Long Live the Sacred Cross: Long Live Suffering!

Review by Michael Whitcraft

"Long live the sacred cross: long live suffering!"

How foreign these words of St. Veronica Giulani are to our modern ears. Tell-tale examples like widespread abortion and drug use are unnecessary to see that contemporary society will do anything to avoid suffering. However, in turning its back on suffering, it has also turned its back on Our Lord Jesus Christ.

Changing the Course of History

As Catholics, we know that suffering is a great treasure and a most effective means of union with Christ. Our Lord taught us, "If any man will come after me, let him deny himself, and take up his cross, and follow me" (St. Matt. 16:24).

In addition to granting personal union with Christ, suffering can also change history. In His Infinite Justice, God must reward every sacrifice suffered for His sake. When He wishes to give the world more graces than it deserves, He often calls special souls to suffer and thus "buy" these graces. Thus He can show an overabundance of mercy, without contradicting justice.

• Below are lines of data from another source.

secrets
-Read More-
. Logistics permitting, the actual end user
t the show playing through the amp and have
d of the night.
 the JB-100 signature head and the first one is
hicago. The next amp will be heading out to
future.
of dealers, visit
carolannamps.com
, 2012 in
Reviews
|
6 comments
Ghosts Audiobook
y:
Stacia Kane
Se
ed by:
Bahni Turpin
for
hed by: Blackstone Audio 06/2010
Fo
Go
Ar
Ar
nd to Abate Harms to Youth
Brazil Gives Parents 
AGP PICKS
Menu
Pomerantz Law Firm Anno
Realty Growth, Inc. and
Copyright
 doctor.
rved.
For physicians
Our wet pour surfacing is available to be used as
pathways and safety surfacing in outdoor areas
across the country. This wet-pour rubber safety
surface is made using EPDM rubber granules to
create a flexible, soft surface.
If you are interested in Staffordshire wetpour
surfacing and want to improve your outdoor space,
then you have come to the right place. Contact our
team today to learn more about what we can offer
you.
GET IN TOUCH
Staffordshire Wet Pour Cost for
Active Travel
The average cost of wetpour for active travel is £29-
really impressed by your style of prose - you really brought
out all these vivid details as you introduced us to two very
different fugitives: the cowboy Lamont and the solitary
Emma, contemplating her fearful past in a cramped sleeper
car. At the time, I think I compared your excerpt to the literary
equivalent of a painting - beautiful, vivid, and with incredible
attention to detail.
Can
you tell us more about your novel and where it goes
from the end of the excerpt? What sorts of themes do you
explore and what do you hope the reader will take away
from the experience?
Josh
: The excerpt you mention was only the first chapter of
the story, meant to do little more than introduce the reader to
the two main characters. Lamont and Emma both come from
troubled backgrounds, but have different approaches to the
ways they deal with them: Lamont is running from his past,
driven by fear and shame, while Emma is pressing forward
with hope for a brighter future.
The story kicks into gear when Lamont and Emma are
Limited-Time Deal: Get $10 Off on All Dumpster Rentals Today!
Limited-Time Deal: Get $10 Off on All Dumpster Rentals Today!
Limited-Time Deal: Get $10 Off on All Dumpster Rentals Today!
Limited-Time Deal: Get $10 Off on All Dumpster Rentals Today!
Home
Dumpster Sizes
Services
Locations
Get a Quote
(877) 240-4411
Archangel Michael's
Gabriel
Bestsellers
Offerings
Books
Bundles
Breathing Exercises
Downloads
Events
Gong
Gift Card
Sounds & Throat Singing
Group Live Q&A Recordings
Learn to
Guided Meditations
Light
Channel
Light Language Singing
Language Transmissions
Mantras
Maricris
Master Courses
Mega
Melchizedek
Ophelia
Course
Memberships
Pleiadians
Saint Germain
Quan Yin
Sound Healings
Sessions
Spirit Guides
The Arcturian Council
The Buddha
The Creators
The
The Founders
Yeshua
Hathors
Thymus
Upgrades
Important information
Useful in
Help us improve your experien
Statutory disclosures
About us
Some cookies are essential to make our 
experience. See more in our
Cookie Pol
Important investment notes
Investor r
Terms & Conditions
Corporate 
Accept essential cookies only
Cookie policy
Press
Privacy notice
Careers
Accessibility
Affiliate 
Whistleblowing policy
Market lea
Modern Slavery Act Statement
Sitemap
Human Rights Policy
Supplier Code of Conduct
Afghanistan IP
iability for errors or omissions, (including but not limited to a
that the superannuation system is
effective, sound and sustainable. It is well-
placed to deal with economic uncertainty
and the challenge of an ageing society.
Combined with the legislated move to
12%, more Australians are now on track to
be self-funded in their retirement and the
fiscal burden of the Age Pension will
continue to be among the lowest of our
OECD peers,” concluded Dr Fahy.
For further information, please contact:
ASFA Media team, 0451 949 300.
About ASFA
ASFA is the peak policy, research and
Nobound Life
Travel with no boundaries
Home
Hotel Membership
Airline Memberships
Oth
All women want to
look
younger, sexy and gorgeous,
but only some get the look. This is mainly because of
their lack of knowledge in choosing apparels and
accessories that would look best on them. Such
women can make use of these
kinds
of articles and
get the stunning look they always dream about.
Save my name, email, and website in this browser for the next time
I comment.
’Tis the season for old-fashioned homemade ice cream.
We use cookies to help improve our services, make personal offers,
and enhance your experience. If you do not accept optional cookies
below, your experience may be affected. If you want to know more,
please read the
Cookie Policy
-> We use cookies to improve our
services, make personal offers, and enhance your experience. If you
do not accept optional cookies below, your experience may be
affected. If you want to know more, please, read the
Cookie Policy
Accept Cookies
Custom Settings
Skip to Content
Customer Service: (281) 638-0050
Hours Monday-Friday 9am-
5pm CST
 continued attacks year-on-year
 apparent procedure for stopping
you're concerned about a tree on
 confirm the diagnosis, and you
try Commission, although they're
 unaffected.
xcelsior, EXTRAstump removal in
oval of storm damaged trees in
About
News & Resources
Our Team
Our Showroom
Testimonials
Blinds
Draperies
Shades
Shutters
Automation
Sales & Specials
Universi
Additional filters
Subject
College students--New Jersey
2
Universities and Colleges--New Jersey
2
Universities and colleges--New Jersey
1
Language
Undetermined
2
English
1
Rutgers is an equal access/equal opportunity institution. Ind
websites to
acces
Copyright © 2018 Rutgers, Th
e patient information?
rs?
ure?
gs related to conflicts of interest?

Therefore, there is a delicate economy between sacrifice and grace, whereby the suffering of one soul can determine the action of God and so alter history. Author William Bush narrates a poignant example of this in his book, To Quell the Terror. He shows how the martyrdom of sixteen Carmelite nuns coincided perfectly with the fall of Robespierre and the end of the Reign of Terror, concluding that the expiatory sacrifice of those nuns, freed France from the heinous throes of the French Revolution. (To read a review of To Quell the Terror, click here.)

Sometimes, God calls special souls to dedicate their entire lives to suffering. Often nameless, these expiatory victims affect government policy, topple kings, save souls and even avert chastisements, without ever leaving their beds or monasteries.

God rewards them for their suffering. Accepting the most terrifying pains, their submission brings them a joy, comparable only to the elect in heaven. "My life is a delicious Purgatory, where the body suffers and the soul rejoices," said Marcelline Pauper, an expiatory victim of the eighteenth century.

Throughout the history of the Church, the list of expiatory victims is surprisingly long. The story of one exemplary member of this list was recounted by the illustrious nineteenth century author Joris Karl Huysmans in his book, St. Lydwine of Shiedam, republished by Tan books.

St. Lydwine

In 1380, St. Lydwine was born in the small town of Shiedam in Holland, when all of Christendom groaned under the weight and confusion of the Great Schism. At 15, while ice-skating with her friends, she broke a rib, forcing her into a bed she would never leave.

Over the next 38 years, she would frightfully endure every known ailment of the time with the exception of leprosy. Swollen with liquids, her stomach would expand to such an extent that she appeared to be with child; intolerably sensitive, her eyes would shed blood whenever they were struck by light and transfixed by agony, she bore the side wound of Christ's passion through the stigmata.

Although in the onset of her sickness, she was given to despair, and rejected this torrent of sufferings, she soon became inflamed with an intense love of God that no pain could extinguish. Then, crippled by the agony of her infirmities, she donned a hair shirt and took to an insufficiently thin mattress of straw strewn on the floor, to augment her already unspeakable pain.

Perhaps the worst of all her sufferings was the persecution she suffered from some members of the clergy, who denied her the sacraments. One priest, Dom André, even calumniated her, and later met an untimely end.

Prophetically, St. Lydwine warned Dom André of his impending death and threatened that if he did not repent of his habit of stealing and make proper restitution, he would be damned. With this, he went into fit of rage and "died with foam on his lips in an excess of anger against the saint."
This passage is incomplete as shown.